Matrix Metalloproteinases and the Issue of Ortholog Equivalence

I am currently working on a new book which is intended to describe macromolecules in the extravascular space.   This is all new territory for me.  Thus I learned that matrix metalloproteinases (MMPs) are numbered 1-28, only 24 human enzymes are described.  I am not clear as to how the nomenclature was established but it does not appear that the thought leaders in this field required meetings in nice venues  as was required for coagulation proteins.   I also learned that most have been identified by the use of PCR cloning  establishing homology with established MMPs(1).  In addition, while in vitro studies have identified substrates,  there is little in vivo evidence for a specific function.  Finally, much work is done in mice with the assumption that there is ortholog equivalence (also found that ortholog is not in the Oxford Dictionary of the English Language).   Ortholog functional non-equivalence has been known for some time (2) and I found several more recent examples from various systems (3-5), a recent review (6) and comment in the lay press (7).

A striking example of functional non-equivalence of orthologous systems is provided by a recent study by Fleetwood and coworkers (8) on the role of urokinase plasminogen activator as a major factor in macrophage degradation of matrix.   These investigators demonstrate that urokinase plasminogen activator bound to urokinase plasminogen receptor on the macrophage surface activates plasminogen to plasmin which, in the mouse system, activates MMP-9 which then degrades matrix.   This conclusion is based on the ability of, GM6001, an inhibitor of MMPs which inhibited the murine system in the degradation of a 3D Matrigel® barrier but had no effect on a human system.  These results suggest the involvement of another protease in the human system.  These results have great importance in the development of inhibitors of MMPs; such inhibitors are of interest in the treatment of various tumors (9).  Getting back to one of the points above, it is clear that studies with matrix metalloproteinases must involve human systems to validate observations in murine systems AND a better identification of physiological interactions and in vivo in human systems.
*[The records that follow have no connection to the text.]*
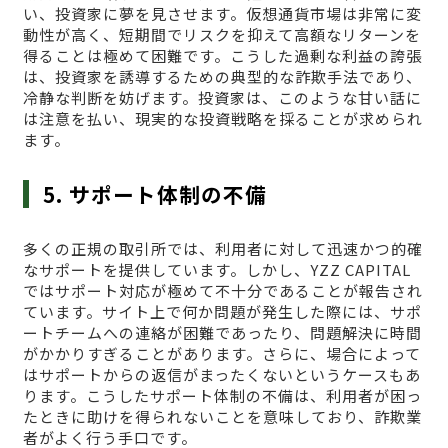
い、投資家に夢を見させます。仮想通貨市場は非常に変
動性が高く、短期間でリスクを抑えて高額なリターンを
得ることは極めて困難です。こうした過剰な利益の誇張
は、投資家を誘導するための典型的な詐欺手法であり、
冷静な判断を妨げます。投資家は、このような甘い話に
は注意を払い、現実的な投資戦略を採ることが求められ
ます。
5. サポート体制の不備
多くの正規の取引所では、利用者に対して迅速かつ的確
なサポートを提供しています。しかし、YZZ CAPITAL
ではサポート対応が極めて不十分であることが報告され
ています。サイト上で何か問題が発生した際には、サポ
ートチームへの連絡が困難であったり、問題解決に時間
がかかりすぎることがあります。さらに、場合によって
はサポートからの返信がまったくないというケースもあ
ります。こうしたサポート体制の不備は、利用者が困っ
たときに助けを得られないことを意味しており、詐欺業
者がよく行う手口です。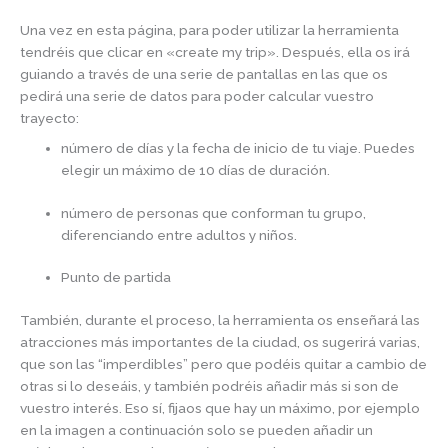
Una vez en esta página, para poder utilizar la herramienta
tendréis que clicar en «create my trip». Después, ella os irá
guiando a través de una serie de pantallas en las que os
pedirá una serie de datos para poder calcular vuestro
trayecto:
número de días y la fecha de inicio de tu viaje. Puedes
elegir un máximo de 10 días de duración.
número de personas que conforman tu grupo,
diferenciando entre adultos y niños.
Punto de partida
También, durante el proceso, la herramienta os enseñará las
atracciones más importantes de la ciudad, os sugerirá varias,
que son las “imperdibles” pero que podéis quitar a cambio de
otras si lo deseáis, y también podréis añadir más si son de
vuestro interés. Eso sí, fijaos que hay un máximo, por ejemplo
en la imagen a continuación solo se pueden añadir un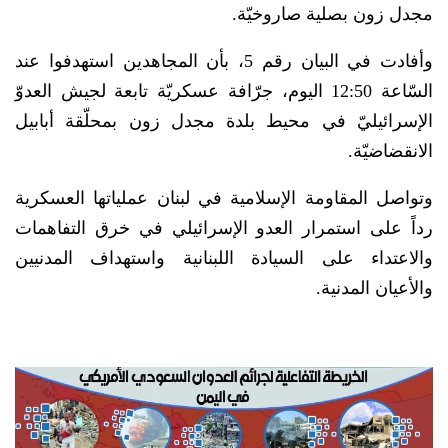
مجدل زون بصلية صاروخيّة.
وأفادت في البيان رقم 5، بأن المجاهدين استهدفوا عند
السّاعة 12:50 اليوم،‏ جرّافة عسكريّة تابعة لجيش العدوّ
الإسرائيليّ في محيط بلدة مجدل زون بمحلّقة أبابيل
الانقضاضيّة.
وتواصل المقاومة الإسلامية في لبنان عملياتها العسكرية
رداً على استمرار العدو الإسرائيلي في خرق التفاهمات
والاعتداء على السيادة اللبنانية واستهداف المدنيين
والأعيان المدنية.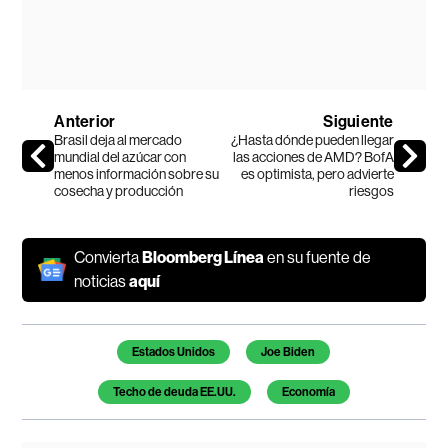
Anterior
Siguiente
Brasil deja al mercado
¿Hasta dónde pueden llegar
mundial del azúcar con
las acciones de AMD? BofA
menos información sobre su
es optimista, pero advierte
cosecha y producción
riesgos
Convierta
Bloomberg Línea
en su fuente de
noticias
aquí
Temas de este artículo
Estados Unidos
Joe Biden
Techo de deuda EE.UU.
Economía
1.  Cossins, J., Dudgeon, T.J., Catlin, G., et al., Identification of MMP-18, a putative novel human matrix metalloproteinase, Biochem.Biophys.Res.Commun. 228, 494-498, 1996.
2. Lind, D.E., Bradley, M.L., Gunz, F.W., and Vincent, P.C., The non-equivalence of mouse and human marrow culture in the assay of granulopoietic stimulatory factors,  J.Cell.Physiol. 83, 35-42, 1974.
3.  Svennson, P.,Blasing, O.E., and Westhoff, P., Evolution of the enzymatic characterization of C4 phosphoenolpyruvate carboxylase--a comparison of the orthologous PPCA phosphoenolpyruvate carboxylases of Flaveria trinerva (C4) and Flaveria pringlei (C3), Eur.J.Biochem. 246, 452-460, 1997.
4. Antcheva, N., Boniotto, M., Zeleszetsky, I., et al., Effects of positively selected sequence variations in human and Macaca fascicularis β-defensins 2 on antimicrobial activity, Antimicrob.Agents Chemother. 48, 685-688, 2004.
5.  Gao, B., Peigneur, S., Dalziel, J., et al., Molecular divergence of the orthologous scorpion toxins affecting potassium channels, Comp.Biochem.Physiol.A Mol.Integr.Physiol. 159,  313-321, 2011.
6.  Mestas, J. and Hughes, C.C.W., Of mice and not men: Differences between mouse and human immunology, J.Immunol. 172, 2731-2738, 2004.
7.  Kolata, G.,  Mice fall short as test subjects for some humans' deadly ills, New York Times, February 11, 2013.
8.  Fleetwood, A.J., Achuthan, A., Schultz, H., et al., Urokinase plasminogen activator is a central regulator of macrophage three-dimensional invasion, matrix degradation, and adhesion, J.Immunol. 192, 3540-3547, 2014.
9.  Dufour, A. and Overall, C.M., Missing the target: matrix metalloproteinase antitargets in inflammation and cancer, Trends Pharmcol.Sci. 34, 233-242, 2013.